Долина Пламени (Сборник) - Генри Каттнер 54 стр.


Хорн прибыл в Американ-Ган не для того, чтобы начать погром.

Его истинная цель была гораздо страшнее. Она заключалась..

В чем?

Как раз этого Коуди не знал — пока. Перед ним промелькнула тень мысли, и этого мимолетного видения было достаточно, чтобы в его мозгу вспыхнуло яркое, отчетливое предостережение, сигнал огромной срочности и важности. Настоящая цель Хорна была глубоко спрятана. Но ее нужно непременно выяснить. В этом Коуди был абсолютно уверен.
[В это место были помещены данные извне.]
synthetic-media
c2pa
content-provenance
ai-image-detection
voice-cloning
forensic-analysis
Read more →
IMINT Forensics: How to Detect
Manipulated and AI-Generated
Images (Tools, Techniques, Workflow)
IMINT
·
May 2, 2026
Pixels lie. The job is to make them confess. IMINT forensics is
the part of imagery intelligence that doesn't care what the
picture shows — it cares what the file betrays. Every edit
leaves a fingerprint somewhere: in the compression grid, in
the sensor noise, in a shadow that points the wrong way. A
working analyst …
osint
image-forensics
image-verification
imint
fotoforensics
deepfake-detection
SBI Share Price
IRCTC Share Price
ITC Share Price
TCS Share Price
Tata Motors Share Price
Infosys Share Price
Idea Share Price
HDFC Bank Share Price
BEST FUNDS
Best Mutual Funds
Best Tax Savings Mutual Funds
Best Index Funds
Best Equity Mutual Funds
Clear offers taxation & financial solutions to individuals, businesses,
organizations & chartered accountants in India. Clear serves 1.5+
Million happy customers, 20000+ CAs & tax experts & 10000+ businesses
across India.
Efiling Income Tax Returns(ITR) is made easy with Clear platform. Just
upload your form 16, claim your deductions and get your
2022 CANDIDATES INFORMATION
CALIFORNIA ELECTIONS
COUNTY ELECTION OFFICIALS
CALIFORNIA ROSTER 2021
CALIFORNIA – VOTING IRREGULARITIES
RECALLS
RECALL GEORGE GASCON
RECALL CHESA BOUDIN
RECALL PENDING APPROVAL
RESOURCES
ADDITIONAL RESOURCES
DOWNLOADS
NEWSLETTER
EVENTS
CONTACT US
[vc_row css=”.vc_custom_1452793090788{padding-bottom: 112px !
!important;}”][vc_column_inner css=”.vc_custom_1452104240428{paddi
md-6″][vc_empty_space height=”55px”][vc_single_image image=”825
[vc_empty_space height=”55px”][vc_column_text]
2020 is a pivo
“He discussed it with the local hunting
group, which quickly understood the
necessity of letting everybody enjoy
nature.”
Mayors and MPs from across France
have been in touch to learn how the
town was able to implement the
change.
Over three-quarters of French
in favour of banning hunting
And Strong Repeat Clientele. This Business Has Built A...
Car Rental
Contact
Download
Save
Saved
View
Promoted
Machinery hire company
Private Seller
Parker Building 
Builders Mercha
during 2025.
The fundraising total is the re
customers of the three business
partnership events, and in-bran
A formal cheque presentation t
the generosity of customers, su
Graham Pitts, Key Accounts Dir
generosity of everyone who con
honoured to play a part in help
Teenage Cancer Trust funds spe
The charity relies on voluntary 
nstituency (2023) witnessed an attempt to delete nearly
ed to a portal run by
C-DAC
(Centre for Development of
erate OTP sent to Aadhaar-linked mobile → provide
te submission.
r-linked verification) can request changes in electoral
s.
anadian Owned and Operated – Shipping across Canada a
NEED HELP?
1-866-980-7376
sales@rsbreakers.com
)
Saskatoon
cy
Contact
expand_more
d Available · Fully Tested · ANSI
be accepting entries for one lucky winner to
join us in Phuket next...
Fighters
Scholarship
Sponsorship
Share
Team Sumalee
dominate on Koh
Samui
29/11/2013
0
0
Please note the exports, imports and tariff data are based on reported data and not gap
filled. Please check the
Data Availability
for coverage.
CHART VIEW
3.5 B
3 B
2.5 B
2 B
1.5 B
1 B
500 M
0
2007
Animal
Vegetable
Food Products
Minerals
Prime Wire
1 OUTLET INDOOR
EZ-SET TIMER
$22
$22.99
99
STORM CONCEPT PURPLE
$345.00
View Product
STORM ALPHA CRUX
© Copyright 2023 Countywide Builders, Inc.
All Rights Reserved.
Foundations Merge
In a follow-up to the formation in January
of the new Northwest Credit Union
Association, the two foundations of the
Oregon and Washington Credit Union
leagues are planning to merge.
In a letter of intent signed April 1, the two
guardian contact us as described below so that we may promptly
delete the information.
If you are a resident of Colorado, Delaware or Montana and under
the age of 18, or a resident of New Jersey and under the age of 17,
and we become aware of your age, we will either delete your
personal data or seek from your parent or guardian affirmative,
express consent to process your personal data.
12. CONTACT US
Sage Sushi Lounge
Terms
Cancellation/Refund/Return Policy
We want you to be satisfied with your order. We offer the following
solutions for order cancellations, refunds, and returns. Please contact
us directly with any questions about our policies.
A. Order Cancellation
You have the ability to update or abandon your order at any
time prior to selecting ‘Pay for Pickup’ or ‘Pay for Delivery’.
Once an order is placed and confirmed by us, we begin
Он отступил в сторону, прислонился к стене дома и с праздным видом огляделся вокруг; в это время его мозг из-под шлема Немого осторожно и чутко прощупывал сознание Хорна.

Спокойно… спокойно.

Параноид один сидел в кабинке в глубине ресторана. Его мысли были сознательно затуманены и подавлены. И он сосредоточился на еде, не думая о том, что, так удачно для Коуди, на какой-то момент всплыло на поверхность его разума. Пока этот образ не будет извлечен из подсознания, Коуди не может прочитать его без глубокого зондирования, которое Хорн немедленно почувствует.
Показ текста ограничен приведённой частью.